**Task instructions:**
Give back every record verbatim, but not the pictures.

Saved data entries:
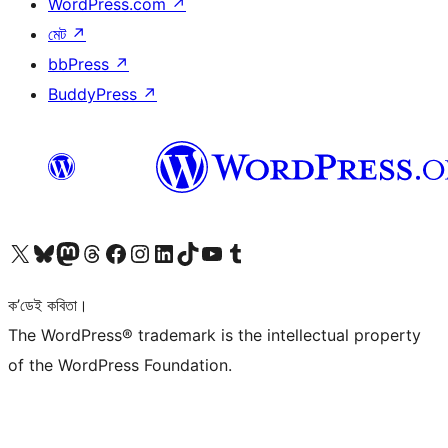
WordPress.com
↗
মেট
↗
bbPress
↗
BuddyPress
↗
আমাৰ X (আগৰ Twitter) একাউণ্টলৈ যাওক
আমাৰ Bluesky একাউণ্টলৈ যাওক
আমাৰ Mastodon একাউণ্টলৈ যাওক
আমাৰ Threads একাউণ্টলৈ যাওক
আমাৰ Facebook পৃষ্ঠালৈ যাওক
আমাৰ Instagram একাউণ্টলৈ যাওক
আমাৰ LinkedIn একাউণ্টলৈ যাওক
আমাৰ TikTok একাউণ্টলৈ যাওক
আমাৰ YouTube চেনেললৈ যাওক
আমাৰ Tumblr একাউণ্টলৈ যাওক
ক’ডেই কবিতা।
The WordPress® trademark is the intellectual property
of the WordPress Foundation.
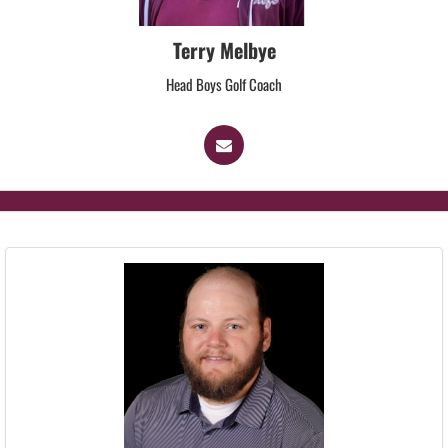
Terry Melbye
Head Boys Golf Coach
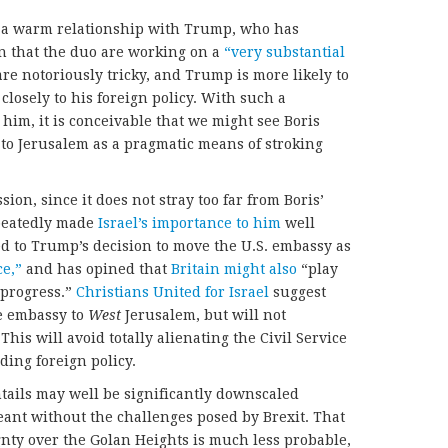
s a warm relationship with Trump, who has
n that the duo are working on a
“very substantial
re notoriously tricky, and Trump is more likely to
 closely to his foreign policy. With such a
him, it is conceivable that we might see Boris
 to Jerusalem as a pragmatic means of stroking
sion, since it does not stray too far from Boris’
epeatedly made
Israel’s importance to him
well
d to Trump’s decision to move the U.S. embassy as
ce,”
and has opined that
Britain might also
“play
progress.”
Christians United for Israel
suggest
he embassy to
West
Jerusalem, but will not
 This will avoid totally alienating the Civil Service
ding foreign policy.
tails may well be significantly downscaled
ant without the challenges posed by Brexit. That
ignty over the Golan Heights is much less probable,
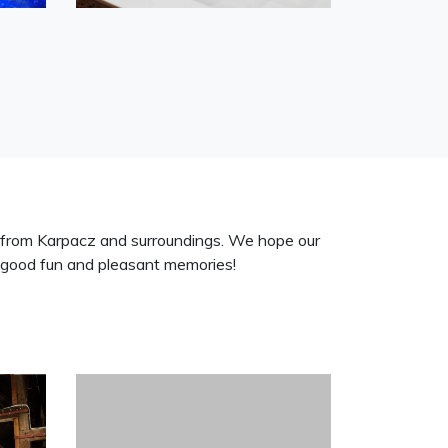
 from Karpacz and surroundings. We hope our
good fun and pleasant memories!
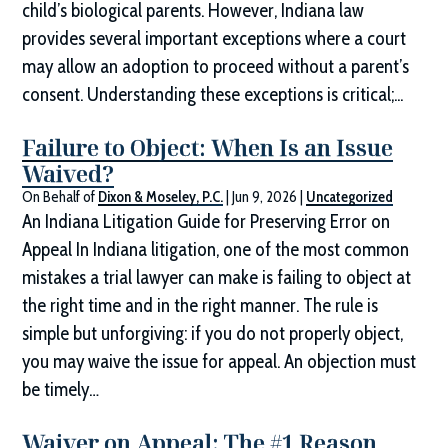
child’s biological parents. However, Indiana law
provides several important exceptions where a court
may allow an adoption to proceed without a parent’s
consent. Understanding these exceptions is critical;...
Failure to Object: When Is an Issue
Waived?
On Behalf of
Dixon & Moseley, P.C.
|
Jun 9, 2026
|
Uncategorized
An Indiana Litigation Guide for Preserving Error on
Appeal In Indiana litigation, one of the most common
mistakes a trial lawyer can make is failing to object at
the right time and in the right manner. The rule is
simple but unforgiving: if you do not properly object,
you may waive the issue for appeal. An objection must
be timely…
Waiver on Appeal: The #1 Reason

**The completed task:**
WordPress.com
↗
মেট
↗
bbPress
↗
BuddyPress
↗
আমাৰ X (আগৰ Twitter) একাউণ্টলৈ যাওক
আমাৰ Bluesky একাউণ্টলৈ যাওক
আমাৰ Mastodon একাউণ্টলৈ যাওক
আমাৰ Threads একাউণ্টলৈ যাওক
আমাৰ Facebook পৃষ্ঠালৈ যাওক
আমাৰ Instagram একাউণ্টলৈ যাওক
আমাৰ LinkedIn একাউণ্টলৈ যাওক
আমাৰ TikTok একাউণ্টলৈ যাওক
আমাৰ YouTube চেনেললৈ যাওক
আমাৰ Tumblr একাউণ্টলৈ যাওক
ক’ডেই কবিতা।
The WordPress® trademark is the intellectual property
of the WordPress Foundation.
Terry Melbye
Head Boys Golf Coach
s a warm relationship with Trump, who has
n that the duo are working on a
“very substantial
re notoriously tricky, and Trump is more likely to
 closely to his foreign policy. With such a
him, it is conceivable that we might see Boris
 to Jerusalem as a pragmatic means of stroking
sion, since it does not stray too far from Boris’
epeatedly made
Israel’s importance to him
well
d to Trump’s decision to move the U.S. embassy as
ce,”
and has opined that
Britain might also
“play
progress.”
Christians United for Israel
suggest
he embassy to
West
Jerusalem, but will not
 This will avoid totally alienating the Civil Service
ding foreign policy.
tails may well be significantly downscaled
ant without the challenges posed by Brexit. That
ignty over the Golan Heights is much less probable,
 from Karpacz and surroundings. We hope our
good fun and pleasant memories!
child’s biological parents. However, Indiana law
provides several important exceptions where a court
may allow an adoption to proceed without a parent’s
consent. Understanding these exceptions is critical;...
Failure to Object: When Is an Issue
Waived?
On Behalf of
Dixon & Moseley, P.C.
|
Jun 9, 2026
|
Uncategorized
An Indiana Litigation Guide for Preserving Error on
Appeal In Indiana litigation, one of the most common
mistakes a trial lawyer can make is failing to object at
the right time and in the right manner. The rule is
simple but unforgiving: if you do not properly object,
you may waive the issue for appeal. An objection must
be timely…
Waiver on Appeal: The #1 Reason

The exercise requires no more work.